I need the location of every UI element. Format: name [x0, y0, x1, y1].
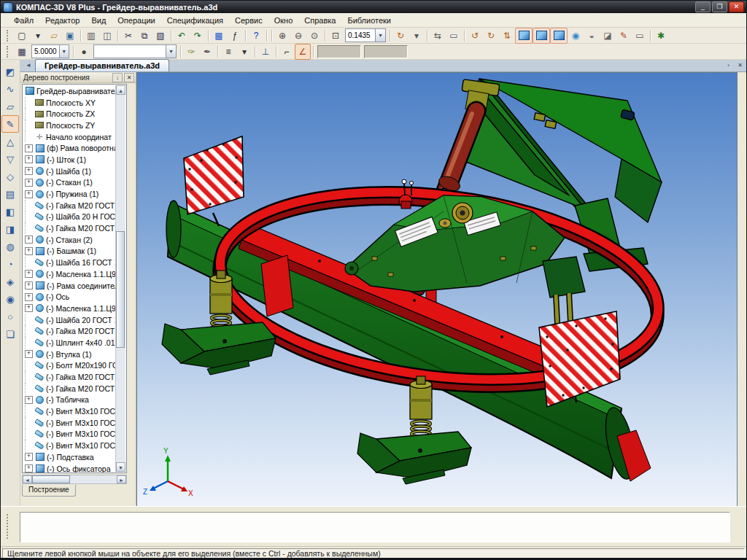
- tree-item-3[interactable]: Плоскость ZY: [23, 120, 117, 131]
- cut-extrude-tool-button[interactable]: ◨: [1, 220, 19, 238]
- tree-item-26[interactable]: (-) Гайка М20 ГОСТ 5916-: [23, 383, 117, 394]
- tree-item-16[interactable]: +(-) Масленка 1.1.Ц9. ГОС: [23, 268, 117, 280]
- tree-item-11[interactable]: (-) Шайба 20 Н ГОСТ 6402: [23, 211, 117, 223]
- menu-item-3[interactable]: Операции: [112, 15, 160, 26]
- expand-icon[interactable]: +: [25, 281, 33, 289]
- tree-item-14[interactable]: +(-) Башмак (1): [23, 246, 117, 257]
- tab-scroll-left-icon[interactable]: ◄: [23, 61, 34, 71]
- model-bracket-fin[interactable]: [261, 255, 293, 316]
- rotate-dropdown-button[interactable]: ▾: [409, 28, 425, 44]
- zoom-out-button[interactable]: ⊖: [290, 28, 306, 44]
- tree-item-24[interactable]: (-) Болт М20х190 ГОСТ 7: [23, 360, 117, 372]
- local-coordinate-system-button[interactable]: ⊥: [258, 44, 274, 60]
- edit-component-button[interactable]: ◩: [1, 63, 19, 80]
- expand-icon[interactable]: +: [25, 190, 33, 198]
- coordinate-x-field[interactable]: [317, 45, 361, 58]
- pan-view-button[interactable]: ⇆: [430, 28, 446, 44]
- viewport[interactable]: Y X Z: [136, 72, 738, 507]
- tree-item-17[interactable]: +(-) Рама соединительная: [23, 280, 117, 292]
- layer-combo[interactable]: ▾: [93, 44, 177, 58]
- scroll-right-icon[interactable]: ►: [117, 475, 126, 483]
- fillet-tool-button[interactable]: ◍: [1, 238, 19, 255]
- new-dropdown-button[interactable]: ▾: [30, 28, 46, 44]
- libraries-manager-button[interactable]: ✱: [653, 28, 669, 44]
- restore-button[interactable]: ❐: [712, 1, 727, 12]
- menu-item-2[interactable]: Вид: [85, 15, 112, 26]
- scroll-up-icon[interactable]: ▲: [116, 85, 125, 95]
- tree-item-4[interactable]: ✛Начало координат: [23, 131, 117, 143]
- menu-item-8[interactable]: Библиотеки: [341, 15, 397, 26]
- scroll-left-icon[interactable]: ◄: [23, 475, 32, 483]
- wireframe-view-button[interactable]: [515, 28, 533, 44]
- tree-footer-tab[interactable]: Построение: [22, 485, 76, 497]
- zoom-in-button[interactable]: ⊕: [274, 28, 290, 44]
- expand-icon[interactable]: +: [25, 236, 33, 244]
- cursor-step-button[interactable]: ▦: [14, 44, 30, 60]
- plane-tool-button[interactable]: ▱: [1, 98, 19, 115]
- expand-icon[interactable]: +: [25, 179, 33, 187]
- sphere-primitive-button[interactable]: ○: [1, 308, 19, 325]
- toolbar-grip[interactable]: [7, 30, 10, 42]
- tree-item-5[interactable]: +(ф) Рама поворотная: [23, 142, 117, 154]
- tree-item-7[interactable]: +(-) Шайба (1): [23, 166, 117, 177]
- tree-item-29[interactable]: (-) Винт М3х10 ГОСТ 1747: [23, 417, 117, 429]
- rib-tool-button[interactable]: ◈: [1, 273, 19, 290]
- tree-item-27[interactable]: +(-) Табличка: [23, 394, 117, 406]
- orientation-sphere-button[interactable]: ◉: [568, 28, 584, 44]
- tree-item-23[interactable]: +(-) Втулка (1): [23, 349, 117, 360]
- block-primitive-button[interactable]: ❏: [1, 325, 19, 343]
- print-preview-button[interactable]: ◫: [99, 28, 115, 44]
- tree-item-28[interactable]: (-) Винт М3х10 ГОСТ 1747: [23, 405, 117, 417]
- viewport-canvas[interactable]: Y X Z: [137, 73, 737, 506]
- tree-item-2[interactable]: Плоскость ZX: [23, 108, 117, 120]
- expand-icon[interactable]: +: [25, 304, 33, 312]
- geometry-calculator-button[interactable]: ✒: [199, 44, 215, 60]
- tree-item-15[interactable]: (-) Шайба 16 ГОСТ 1137.: [23, 257, 117, 268]
- specification-window-button[interactable]: ▩: [211, 28, 227, 44]
- show-all-button[interactable]: ▭: [446, 28, 462, 44]
- pattern-tool-button[interactable]: ▤: [1, 185, 19, 203]
- menu-item-6[interactable]: Окно: [268, 15, 299, 26]
- tree-item-21[interactable]: (-) Гайка М20 ГОСТ 5918-: [23, 325, 117, 337]
- menu-item-4[interactable]: Спецификация: [161, 15, 229, 26]
- tree-item-30[interactable]: (-) Винт М3х10 ГОСТ 1747: [23, 429, 117, 440]
- tab-close-icon[interactable]: ✕: [735, 61, 745, 70]
- chevron-down-icon[interactable]: ▾: [375, 29, 385, 42]
- property-panel-grip[interactable]: [7, 514, 11, 539]
- tree-item-25[interactable]: (-) Гайка М20 ГОСТ 5915-: [23, 371, 117, 383]
- copy-properties-button[interactable]: ✑: [183, 44, 199, 60]
- tree-vertical-scrollbar[interactable]: ▲ ▼: [115, 85, 125, 472]
- open-document-button[interactable]: ▱: [46, 28, 62, 44]
- tree-item-31[interactable]: (-) Винт М3х10 ГОСТ 1747: [23, 440, 117, 451]
- extrude-tool-button[interactable]: ◧: [1, 203, 19, 220]
- turn-counterclockwise-button[interactable]: ↻: [483, 28, 499, 44]
- tree-item-22[interactable]: (-) Шплинт 4х40 .019 ГОС: [23, 337, 117, 349]
- hidden-lines-view-button[interactable]: [533, 28, 550, 44]
- filter-tool-button[interactable]: ◇: [1, 168, 19, 185]
- tree-item-32[interactable]: +(-) Подставка: [23, 451, 117, 463]
- expand-icon[interactable]: +: [25, 453, 33, 461]
- shell-tool-button[interactable]: ◉: [1, 290, 19, 308]
- snap-settings-button[interactable]: ∠: [295, 44, 311, 60]
- tree-item-20[interactable]: (-) Шайба 20 ГОСТ 1137.: [23, 314, 117, 326]
- tree-item-9[interactable]: +(-) Пружина (1): [23, 188, 117, 200]
- expand-icon[interactable]: +: [25, 270, 33, 278]
- expand-icon[interactable]: +: [25, 350, 33, 358]
- tree-item-18[interactable]: +(-) Ось: [23, 291, 117, 303]
- tree-item-12[interactable]: (-) Гайка М20 ГОСТ 5915-: [23, 222, 117, 234]
- cursor-step-combo[interactable]: 5.0000▾: [31, 44, 69, 58]
- tree-item-8[interactable]: +(-) Стакан (1): [23, 177, 117, 189]
- expand-icon[interactable]: +: [25, 167, 33, 175]
- coordinate-y-field[interactable]: [364, 45, 408, 58]
- menu-item-1[interactable]: Редактор: [39, 15, 85, 26]
- tree-item-13[interactable]: +(-) Стакан (2): [23, 234, 117, 246]
- expand-icon[interactable]: +: [25, 144, 33, 152]
- tab-next-icon[interactable]: ›: [724, 61, 733, 70]
- tree-item-0[interactable]: Грейдер-выравниватель: [23, 85, 117, 97]
- sketch-tool-button[interactable]: ✎: [1, 115, 19, 133]
- sketch-mode-button[interactable]: ✎: [616, 28, 632, 44]
- surface-tool-button[interactable]: △: [1, 133, 19, 150]
- cone-tool-button[interactable]: ▽: [1, 150, 19, 168]
- expand-icon[interactable]: +: [25, 155, 33, 163]
- zoom-scale-combo[interactable]: 0.1435▾: [345, 28, 386, 42]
################
The task – Retype the listing verbatim, minus every image.

Response below –
I need the location of every UI element. Format: name [x0, y0, x1, y1].
- tree-item-3[interactable]: Плоскость ZY: [23, 120, 117, 131]
- cut-extrude-tool-button[interactable]: ◨: [1, 220, 19, 238]
- tree-item-26[interactable]: (-) Гайка М20 ГОСТ 5916-: [23, 383, 117, 394]
- tree-item-16[interactable]: +(-) Масленка 1.1.Ц9. ГОС: [23, 268, 117, 280]
- tree-item-11[interactable]: (-) Шайба 20 Н ГОСТ 6402: [23, 211, 117, 223]
- menu-item-3[interactable]: Операции: [112, 15, 160, 26]
- expand-icon[interactable]: +: [25, 281, 33, 289]
- tree-item-14[interactable]: +(-) Башмак (1): [23, 246, 117, 257]
- tab-scroll-left-icon[interactable]: ◄: [23, 61, 34, 71]
- model-bracket-fin[interactable]: [261, 255, 293, 316]
- rotate-dropdown-button[interactable]: ▾: [409, 28, 425, 44]
- zoom-out-button[interactable]: ⊖: [290, 28, 306, 44]
- tree-item-24[interactable]: (-) Болт М20х190 ГОСТ 7: [23, 360, 117, 372]
- local-coordinate-system-button[interactable]: ⊥: [258, 44, 274, 60]
- edit-component-button[interactable]: ◩: [1, 63, 19, 80]
- expand-icon[interactable]: +: [25, 190, 33, 198]
- coordinate-x-field[interactable]: [317, 45, 361, 58]
- pan-view-button[interactable]: ⇆: [430, 28, 446, 44]
- viewport[interactable]: Y X Z: [136, 72, 738, 507]
- tree-item-17[interactable]: +(-) Рама соединительная: [23, 280, 117, 292]
- layer-combo[interactable]: ▾: [93, 44, 177, 58]
- scroll-right-icon[interactable]: ►: [117, 475, 126, 483]
- fillet-tool-button[interactable]: ◍: [1, 238, 19, 255]
- new-dropdown-button[interactable]: ▾: [30, 28, 46, 44]
- libraries-manager-button[interactable]: ✱: [653, 28, 669, 44]
- restore-button[interactable]: ❐: [712, 1, 727, 12]
- menu-item-2[interactable]: Вид: [85, 15, 112, 26]
- scroll-up-icon[interactable]: ▲: [116, 85, 125, 95]
- tree-item-4[interactable]: ✛Начало координат: [23, 131, 117, 143]
- menu-item-8[interactable]: Библиотеки: [341, 15, 397, 26]
- scroll-left-icon[interactable]: ◄: [23, 475, 32, 483]
- wireframe-view-button[interactable]: [515, 28, 533, 44]
- tree-footer-tab[interactable]: Построение: [22, 485, 76, 497]
- zoom-in-button[interactable]: ⊕: [274, 28, 290, 44]
- expand-icon[interactable]: +: [25, 236, 33, 244]
- cursor-step-button[interactable]: ▦: [14, 44, 30, 60]
- plane-tool-button[interactable]: ▱: [1, 98, 19, 115]
- expand-icon[interactable]: +: [25, 179, 33, 187]
- sphere-primitive-button[interactable]: ○: [1, 308, 19, 325]
- toolbar-grip[interactable]: [7, 30, 10, 42]
- tree-item-5[interactable]: +(ф) Рама поворотная: [23, 142, 117, 154]
- tree-item-7[interactable]: +(-) Шайба (1): [23, 166, 117, 177]
- tree-item-29[interactable]: (-) Винт М3х10 ГОСТ 1747: [23, 417, 117, 429]
- rib-tool-button[interactable]: ◈: [1, 273, 19, 290]
- tree-item-27[interactable]: +(-) Табличка: [23, 394, 117, 406]
- orientation-sphere-button[interactable]: ◉: [568, 28, 584, 44]
- tree-item-23[interactable]: +(-) Втулка (1): [23, 349, 117, 360]
- block-primitive-button[interactable]: ❏: [1, 325, 19, 343]
- print-preview-button[interactable]: ◫: [99, 28, 115, 44]
- tree-item-28[interactable]: (-) Винт М3х10 ГОСТ 1747: [23, 405, 117, 417]
- viewport-canvas[interactable]: Y X Z: [137, 73, 737, 506]
- tree-item-2[interactable]: Плоскость ZX: [23, 108, 117, 120]
- expand-icon[interactable]: +: [25, 304, 33, 312]
- geometry-calculator-button[interactable]: ✒: [199, 44, 215, 60]
- tree-item-15[interactable]: (-) Шайба 16 ГОСТ 1137.: [23, 257, 117, 268]
- specification-window-button[interactable]: ▩: [211, 28, 227, 44]
- show-all-button[interactable]: ▭: [446, 28, 462, 44]
- pattern-tool-button[interactable]: ▤: [1, 185, 19, 203]
- menu-item-6[interactable]: Окно: [268, 15, 299, 26]
- tree-item-21[interactable]: (-) Гайка М20 ГОСТ 5918-: [23, 325, 117, 337]
- menu-item-4[interactable]: Спецификация: [161, 15, 229, 26]
- tree-item-30[interactable]: (-) Винт М3х10 ГОСТ 1747: [23, 429, 117, 440]
- tab-close-icon[interactable]: ✕: [735, 61, 745, 70]
- chevron-down-icon[interactable]: ▾: [375, 29, 385, 42]
- property-panel-grip[interactable]: [7, 514, 11, 539]
- tree-item-25[interactable]: (-) Гайка М20 ГОСТ 5915-: [23, 371, 117, 383]
- copy-properties-button[interactable]: ✑: [183, 44, 199, 60]
- tree-vertical-scrollbar[interactable]: ▲ ▼: [115, 85, 125, 472]
- open-document-button[interactable]: ▱: [46, 28, 62, 44]
- tree-item-31[interactable]: (-) Винт М3х10 ГОСТ 1747: [23, 440, 117, 451]
- extrude-tool-button[interactable]: ◧: [1, 203, 19, 220]
- turn-counterclockwise-button[interactable]: ↻: [483, 28, 499, 44]
- tree-item-22[interactable]: (-) Шплинт 4х40 .019 ГОС: [23, 337, 117, 349]
- hidden-lines-view-button[interactable]: [533, 28, 550, 44]
- filter-tool-button[interactable]: ◇: [1, 168, 19, 185]
- tree-item-32[interactable]: +(-) Подставка: [23, 451, 117, 463]
- expand-icon[interactable]: +: [25, 453, 33, 461]
- shell-tool-button[interactable]: ◉: [1, 290, 19, 308]
- snap-settings-button[interactable]: ∠: [295, 44, 311, 60]
- tree-item-20[interactable]: (-) Шайба 20 ГОСТ 1137.: [23, 314, 117, 326]
- tree-item-9[interactable]: +(-) Пружина (1): [23, 188, 117, 200]
- expand-icon[interactable]: +: [25, 270, 33, 278]
- expand-icon[interactable]: +: [25, 350, 33, 358]
- tree-item-18[interactable]: +(-) Ось: [23, 291, 117, 303]
- tree-item-12[interactable]: (-) Гайка М20 ГОСТ 5915-: [23, 222, 117, 234]
- cursor-step-combo[interactable]: 5.0000▾: [31, 44, 69, 58]
- tree-item-8[interactable]: +(-) Стакан (1): [23, 177, 117, 189]
- expand-icon[interactable]: +: [25, 167, 33, 175]
- coordinate-y-field[interactable]: [364, 45, 408, 58]
- menu-item-1[interactable]: Редактор: [39, 15, 85, 26]
- tree-item-13[interactable]: +(-) Стакан (2): [23, 234, 117, 246]
- expand-icon[interactable]: +: [25, 144, 33, 152]
- tab-next-icon[interactable]: ›: [724, 61, 733, 70]
- tree-item-0[interactable]: Грейдер-выравниватель: [23, 85, 117, 97]
- sketch-tool-button[interactable]: ✎: [1, 115, 19, 133]
- sketch-mode-button[interactable]: ✎: [616, 28, 632, 44]
- surface-tool-button[interactable]: △: [1, 133, 19, 150]
- cone-tool-button[interactable]: ▽: [1, 150, 19, 168]
- expand-icon[interactable]: +: [25, 155, 33, 163]
- zoom-scale-combo[interactable]: 0.1435▾: [345, 28, 386, 42]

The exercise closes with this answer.